TASK ▸ The entries underneath need to be duplicated exactly, with none omitted.

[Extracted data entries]
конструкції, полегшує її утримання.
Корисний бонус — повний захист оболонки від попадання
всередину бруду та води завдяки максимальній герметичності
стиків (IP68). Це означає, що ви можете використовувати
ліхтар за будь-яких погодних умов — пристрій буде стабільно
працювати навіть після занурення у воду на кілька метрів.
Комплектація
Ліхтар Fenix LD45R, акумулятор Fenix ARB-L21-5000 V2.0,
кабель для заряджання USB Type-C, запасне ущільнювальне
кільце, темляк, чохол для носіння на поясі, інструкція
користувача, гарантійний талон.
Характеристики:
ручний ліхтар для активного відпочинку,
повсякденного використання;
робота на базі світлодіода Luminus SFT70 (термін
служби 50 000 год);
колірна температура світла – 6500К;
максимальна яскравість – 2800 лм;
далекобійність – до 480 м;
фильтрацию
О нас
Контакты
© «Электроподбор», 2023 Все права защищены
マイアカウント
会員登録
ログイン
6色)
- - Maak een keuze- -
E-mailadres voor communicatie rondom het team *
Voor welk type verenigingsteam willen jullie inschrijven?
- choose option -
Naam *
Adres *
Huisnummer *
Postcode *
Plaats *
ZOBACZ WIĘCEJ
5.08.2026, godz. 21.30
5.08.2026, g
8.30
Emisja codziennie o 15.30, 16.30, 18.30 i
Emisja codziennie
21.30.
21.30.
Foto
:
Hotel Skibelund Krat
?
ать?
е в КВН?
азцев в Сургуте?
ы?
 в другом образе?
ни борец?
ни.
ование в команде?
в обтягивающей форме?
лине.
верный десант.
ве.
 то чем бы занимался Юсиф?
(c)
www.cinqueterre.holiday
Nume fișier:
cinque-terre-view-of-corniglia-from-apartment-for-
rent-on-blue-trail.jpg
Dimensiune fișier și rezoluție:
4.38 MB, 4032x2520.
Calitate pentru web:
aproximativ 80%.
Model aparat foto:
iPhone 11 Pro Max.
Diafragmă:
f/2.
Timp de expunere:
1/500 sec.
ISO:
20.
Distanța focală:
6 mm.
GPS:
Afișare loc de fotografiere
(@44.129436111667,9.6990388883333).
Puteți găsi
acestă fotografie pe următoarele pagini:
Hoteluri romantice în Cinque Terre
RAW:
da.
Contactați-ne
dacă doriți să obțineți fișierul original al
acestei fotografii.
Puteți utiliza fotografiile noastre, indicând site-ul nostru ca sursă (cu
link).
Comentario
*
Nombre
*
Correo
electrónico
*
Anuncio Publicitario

RESULT OF THE EXERCISE ▸
конструкції, полегшує її утримання.
Корисний бонус — повний захист оболонки від попадання
всередину бруду та води завдяки максимальній герметичності
стиків (IP68). Це означає, що ви можете використовувати
ліхтар за будь-яких погодних умов — пристрій буде стабільно
працювати навіть після занурення у воду на кілька метрів.
Комплектація
Ліхтар Fenix LD45R, акумулятор Fenix ARB-L21-5000 V2.0,
кабель для заряджання USB Type-C, запасне ущільнювальне
кільце, темляк, чохол для носіння на поясі, інструкція
користувача, гарантійний талон.
Характеристики:
ручний ліхтар для активного відпочинку,
повсякденного використання;
робота на базі світлодіода Luminus SFT70 (термін
служби 50 000 год);
колірна температура світла – 6500К;
максимальна яскравість – 2800 лм;
далекобійність – до 480 м;
фильтрацию
О нас
Контакты
© «Электроподбор», 2023 Все права защищены
マイアカウント
会員登録
ログイン
6色)
- - Maak een keuze- -
E-mailadres voor communicatie rondom het team *
Voor welk type verenigingsteam willen jullie inschrijven?
- choose option -
Naam *
Adres *
Huisnummer *
Postcode *
Plaats *
ZOBACZ WIĘCEJ
5.08.2026, godz. 21.30
5.08.2026, g
8.30
Emisja codziennie o 15.30, 16.30, 18.30 i
Emisja codziennie
21.30.
21.30.
Foto
:
Hotel Skibelund Krat
?
ать?
е в КВН?
азцев в Сургуте?
ы?
 в другом образе?
ни борец?
ни.
ование в команде?
в обтягивающей форме?
лине.
верный десант.
ве.
 то чем бы занимался Юсиф?
(c)
www.cinqueterre.holiday
Nume fișier:
cinque-terre-view-of-corniglia-from-apartment-for-
rent-on-blue-trail.jpg
Dimensiune fișier și rezoluție:
4.38 MB, 4032x2520.
Calitate pentru web:
aproximativ 80%.
Model aparat foto:
iPhone 11 Pro Max.
Diafragmă:
f/2.
Timp de expunere:
1/500 sec.
ISO:
20.
Distanța focală:
6 mm.
GPS:
Afișare loc de fotografiere
(@44.129436111667,9.6990388883333).
Puteți găsi
acestă fotografie pe următoarele pagini:
Hoteluri romantice în Cinque Terre
RAW:
da.
Contactați-ne
dacă doriți să obțineți fișierul original al
acestei fotografii.
Puteți utiliza fotografiile noastre, indicând site-ul nostru ca sursă (cu
link).
Comentario
*
Nombre
*
Correo
electrónico
*
Anuncio Publicitario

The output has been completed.